The question arose because Mr Bush has decided to take a month off to spend at his ranch in Texas, raising the ire of many in the United States where holidays are regarded as more of a privilege than a right.
Many Americans get just two weeks annual holiday.
As the Washington Post added fuel to the controversy by claiming Bush had spent 42 per cent of the time since his January inauguration on holiday, the spotlight has gone on the holidaying habits of leaders around the world, including New Zealand.
While George W. Bush stays home on the range for the northern hemisphere summer, Italian Prime Minister Silvio Berlusconi is off on his yacht, Russia's Vladimir Putin is wallowing in Soviet nostalgia and Gerhard Schroder, of Germany, is going cheap again.
In the southern hemisphere, Australian PM John Howard prefers to kick back at his house in Sydney for three weeks over January, reading books and watching cricket.
Standing out is Prime Minister Helen Clark, who is far more adventurous than her peers.
Last summer she took a month-long trip to climb 6960m Mount Aconcagua in Argentina.
She said leaders need good holidays.
"I actually feel sorry for the President of the United States. It is impossible for him to have a holiday where he won't be recognised and someone won't call.
"I would be 1000 per cent sure that even at his ranch he's got the phone, the fax, and the email going ... you would never get away from that."
She had had her first and only "total break" since becoming Prime Minister when she went climbing in South America.
"I could do that completely anonymously ... if I want a complete break I have to go overseas."
She said her position did not come with a job description so her length of holiday was whatever she felt appropriate.
Bearing in mind she worked seven days a week, she said about every four months she would take up to five days off. "But I am never away from the phone."
Russia's President Putin is spending the northern summer in Bocharov Ruchei, the Kremlin's official residence in the resort of Sochi on the Black Sea.
The Russian leader caused a stir last year when he ignored modern political practice by staying at the beach as the submarine Kursk went down with all hands.

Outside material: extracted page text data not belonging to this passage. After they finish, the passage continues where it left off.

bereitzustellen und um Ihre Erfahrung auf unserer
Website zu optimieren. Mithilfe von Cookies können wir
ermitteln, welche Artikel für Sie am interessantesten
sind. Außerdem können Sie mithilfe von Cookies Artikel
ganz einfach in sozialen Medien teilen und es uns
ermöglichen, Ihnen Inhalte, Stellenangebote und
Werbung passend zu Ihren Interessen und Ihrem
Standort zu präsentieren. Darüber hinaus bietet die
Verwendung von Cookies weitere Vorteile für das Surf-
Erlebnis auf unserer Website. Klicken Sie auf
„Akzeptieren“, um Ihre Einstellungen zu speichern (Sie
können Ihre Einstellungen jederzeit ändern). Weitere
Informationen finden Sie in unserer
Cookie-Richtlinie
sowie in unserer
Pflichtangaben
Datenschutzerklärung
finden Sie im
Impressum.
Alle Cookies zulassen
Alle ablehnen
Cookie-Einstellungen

One European leader with a taste for the basic is Gerhard Schroder. Dubbed the "Cashmere Chancellor" after he appeared in GQ magazine wearing a suit of that fabric, he is not one to pay for a flash villa or hotel, preferring to spend his time with wife Doris and 10-year-old stepdaughter Klara in a modest house near Pesaro in Italy.
Like any other German civil servant, Mr Schroder gets 30 days holiday but takes only 25 days.
The French Prime Minister, Lionel Jospin, is choosing to stay in the quiet surroundings of his modest second home in D'Oleron on France's Atlantic coast.
Jose Maria Aznar, Spain's Prime Minister, has abandoned his usual villa in Oropesa near Benidorm, after questions were raised this year about the businessman who loaned him the house.
Instead, he will be holidaying on Menorca where he will stage his annual photo-call, coming out of the surf to slick back his hair for the cameras.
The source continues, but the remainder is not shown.